In morning trade the Star Entertainment Group Ltd (ASX: SGR) share price has crashed 7.5% to $6.05 following the release of the casino and resort operator's half-year results.
Key takeaways from today's result include:
- Normalised gross revenue rose 15.9% on the prior corresponding period to $1,360 million.
- Normalised earnings before interest, tax, depreciation, and amortisation (EBITDA) increased 11.8% to $180 million.
- Normalised net profit after tax was 12.4% higher at $120 million.
- Statutory net profit after tax fell 76.8% to $33 million due to low VIP win rate and significant items from USPP debt restructuring costs.
- VIP win rate of 1.06% compared to 1.62% in the prior corresponding period.
- Interim dividend per share of 7.5 cents fully franked.
- Earnings per share of 4 cents.
- Outlook: Queensland performing well, but Sydney has been softer than expected in the second-half.
All in all, I felt this was a bit of a mixed first-half for Star Entertainment and can't say I'm surprised to see its shares drift lower.
According to the release, during the half its Queensland domestic revenue rose $27.7 million, Sydney domestic revenue increased $23.5 million, and International VIP revenue jumped a massive $135 million. This was a 8.7%, 4%, and 47.7% increase, respectively, on the prior corresponding period.
Strong visitation levels and average spends across the entirety of its business were the main drivers of this growth.
Unfortunately, though, a low VIP win rate means that this increase in revenue didn't flow to the bottom line.
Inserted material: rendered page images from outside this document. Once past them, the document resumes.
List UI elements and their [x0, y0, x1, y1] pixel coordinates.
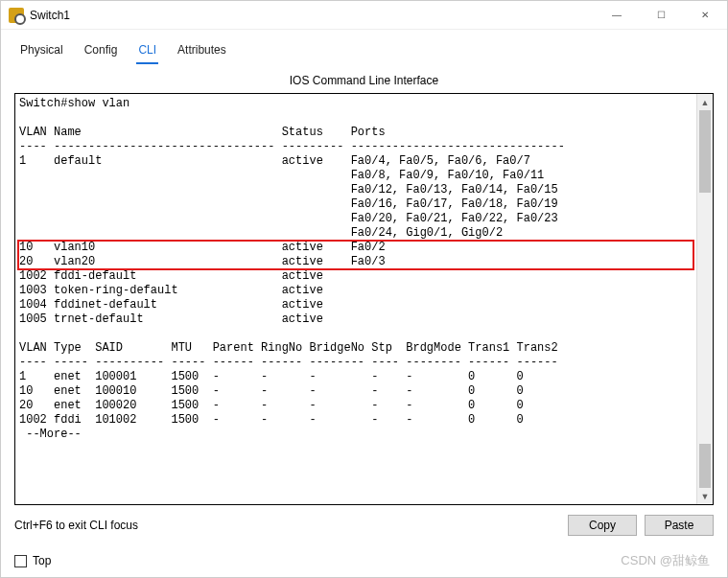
cli-output[interactable]: Switch#show vlan VLAN Name Status Ports …: [15, 94, 696, 504]
focus-hint: Ctrl+F6 to exit CLI focus: [14, 519, 560, 532]
copy-button[interactable]: Copy: [568, 515, 637, 536]
tab-bar: Physical Config CLI Attributes: [1, 30, 727, 64]
cli-panel: Switch#show vlan VLAN Name Status Ports …: [14, 93, 714, 505]
paste-button[interactable]: Paste: [645, 515, 714, 536]
top-checkbox-label: Top: [33, 554, 51, 567]
scroll-down-icon[interactable]: ▼: [697, 488, 713, 504]
window-title: Switch1: [30, 9, 70, 22]
scroll-thumb-top[interactable]: [699, 110, 711, 193]
footer: Ctrl+F6 to exit CLI focus Copy Paste: [1, 505, 727, 536]
close-button[interactable]: ✕: [683, 1, 727, 30]
tab-physical[interactable]: Physical: [18, 39, 65, 64]
tab-attributes[interactable]: Attributes: [176, 39, 228, 64]
app-icon: [9, 8, 24, 23]
panel-title: IOS Command Line Interface: [1, 64, 727, 93]
watermark: CSDN @甜鲸鱼: [621, 552, 710, 569]
scrollbar[interactable]: ▲ ▼: [696, 94, 713, 504]
minimize-button[interactable]: —: [595, 1, 639, 30]
scroll-up-icon[interactable]: ▲: [697, 94, 713, 110]
tab-config[interactable]: Config: [82, 39, 120, 64]
maximize-button[interactable]: ☐: [639, 1, 683, 30]
top-checkbox[interactable]: [14, 555, 27, 567]
titlebar: Switch1 — ☐ ✕: [1, 1, 727, 30]
top-checkbox-row: Top: [14, 554, 51, 567]
tab-cli[interactable]: CLI: [136, 39, 158, 64]
scroll-thumb-bottom[interactable]: [699, 444, 711, 488]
Like rivals Crown Resorts Ltd (ASX: CWN) and SKYCITY Entertainment Group Limited (ASX: SKC), Star Entertainment has a theoretical win rate that it bases its normalised results on. This 1.35% win rate is used to reflect the underlying performance of the business as it removes the inherent win rate volatility, as seen in today's result.
A win rate of 1.06% is really quite low and a big disappointment for shareholders. Especially when SKYCITY Entertainment enjoyed a win rate of 1.55% during its first-half.
But at the end of the day, a company can only be valued on the profit it actually produces and not a theoretical normalised profit. Which in Star Entertainment's case was a paltry 4 cents per share, meaning its shares are changing hands at a lofty 30x trailing earnings.
Given its outlook, low win rate, and high earnings multiple, I think investors should resist taking a punt on Star Entertainment and look elsewhere in the market instead.